Guedes volta a falar da reforma trabalhista e "nova CPMF"

Paulo Guedes, ministro da Economia, comentou novamente sobre as reformas estruturais que tem em mente. Entre elas estão a nova CPMF e o Renda Brasil.

Nesta semana, o ministro da Economia, Paulo Guedes, voltou a falar sobre as reformas trabalhista e tributária que pretende colocar em prática após o período de emergência da COVID-19. A principal pauta discutida é a criação de um imposto sobre compras, principalmente, online. De acordo com o ministro, a tarifa, atualmente conhecida como “nova CPMF”, seria uma forma de substituir a tributação sobre salários.
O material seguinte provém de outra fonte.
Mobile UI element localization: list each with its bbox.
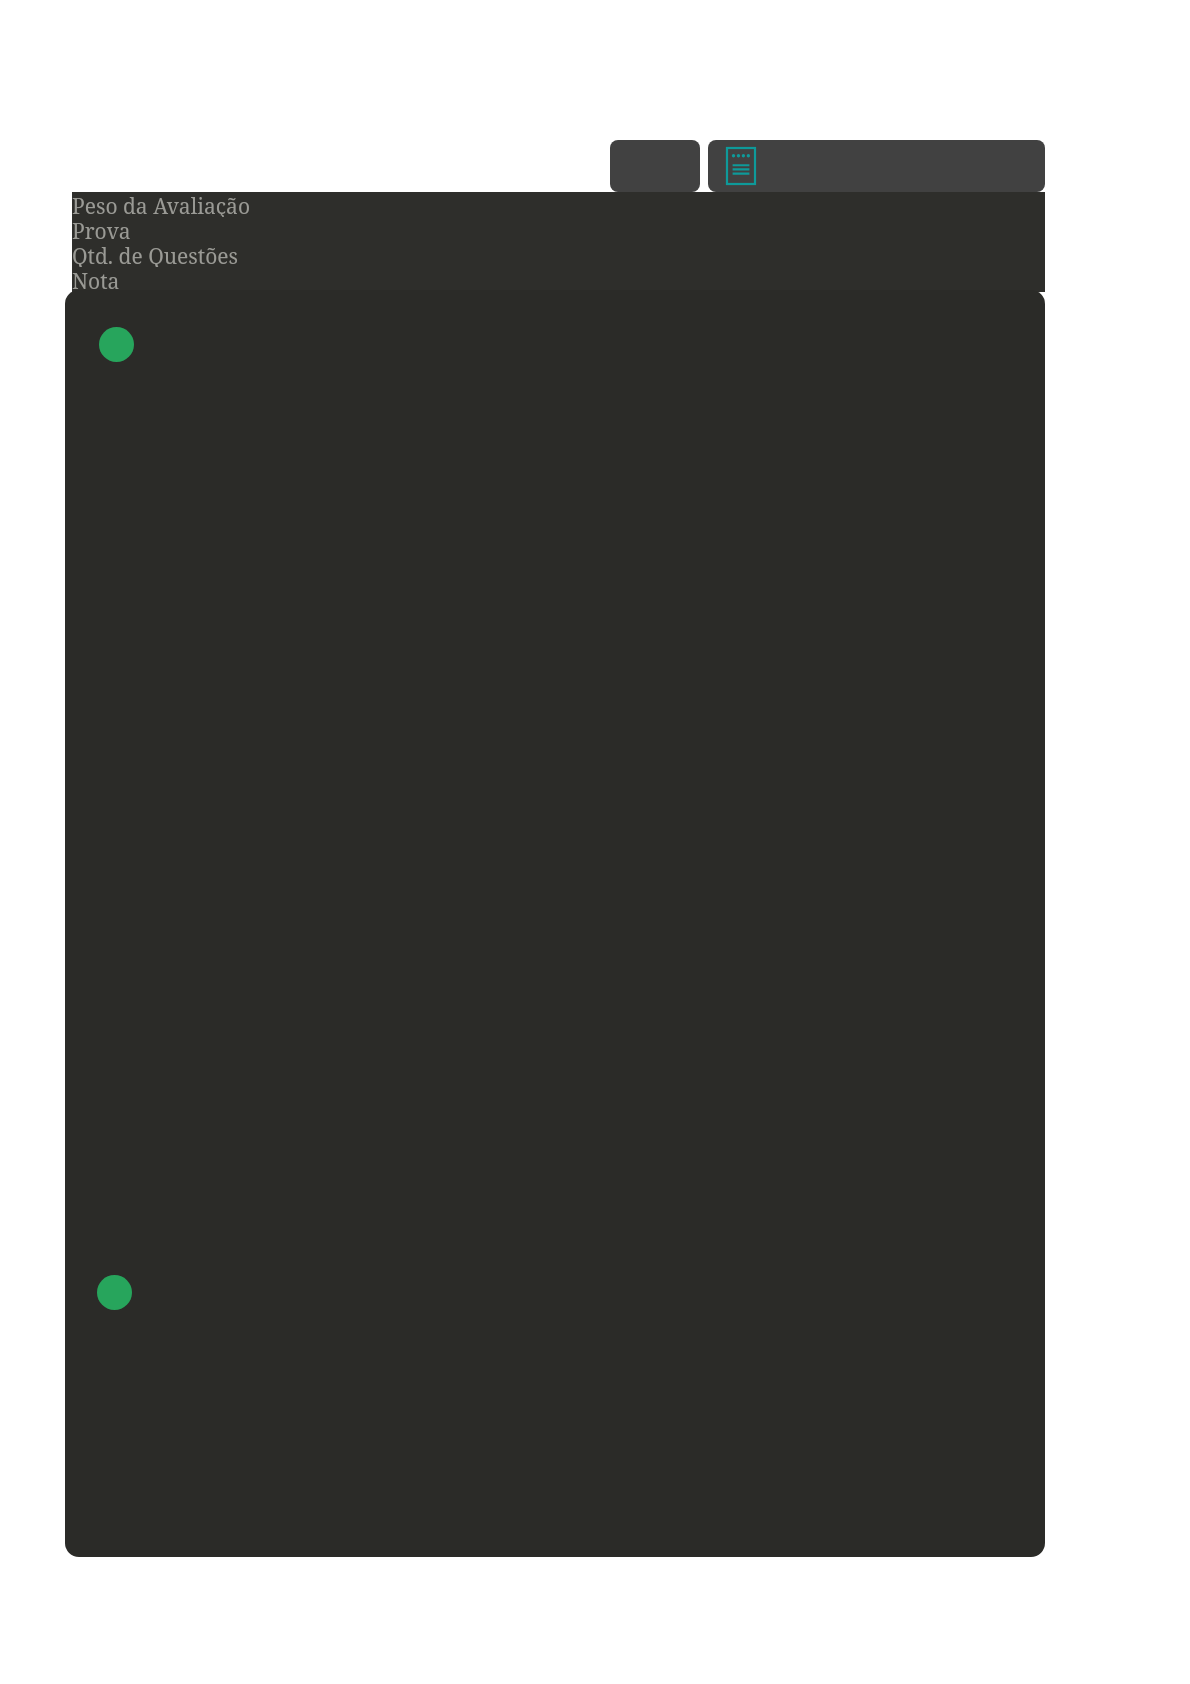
staticText: Qtd. de Questões [72, 242, 239, 267]
staticText: Prova [72, 217, 131, 242]
staticText: Peso da Avaliação [72, 192, 250, 217]
staticText: Nota [72, 267, 120, 292]
button[interactable]: Status ativo [97, 1275, 132, 1310]
button[interactable]: Relatório [724, 146, 758, 186]
button[interactable]: Status ativo [99, 327, 134, 362]
button[interactable]: Voltar [610, 140, 700, 192]
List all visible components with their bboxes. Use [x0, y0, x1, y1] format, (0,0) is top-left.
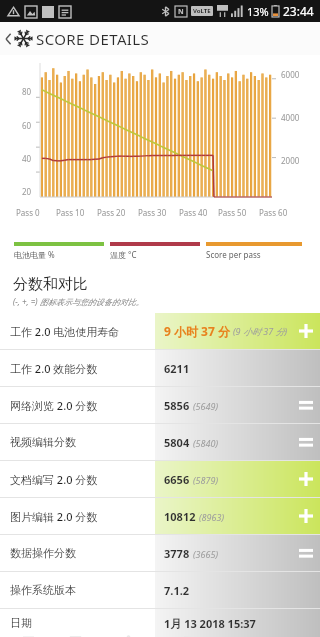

Dessa forma, a alíquota de 0,2% poderia arrecadas cerca de R$ 100 bilhões para o Brasil por ano. A ideia surgiu devido à grande movimentação do e-commerce, especialmente, durante a quarentena por causa do fechamento do comércio físico. Segundo dados da Receita Federal, só no mês de junho foram registrados R$ 29,3 bilhões de vendas em lojas virtuais que geraram notas fiscais eletrônicas.

O imposto ganhou nome de nova CPMF por seguir os moldes da extinta Contribuição Provisória sobre a Movimentação ou Transmissão de Valores e de Créditos e Direitos de Natureza Financeira. No entanto, Guedes nega a comparação e acredita que a troca dos tributos sobre salários para essa nova tarifa realocaria melhor os recursos.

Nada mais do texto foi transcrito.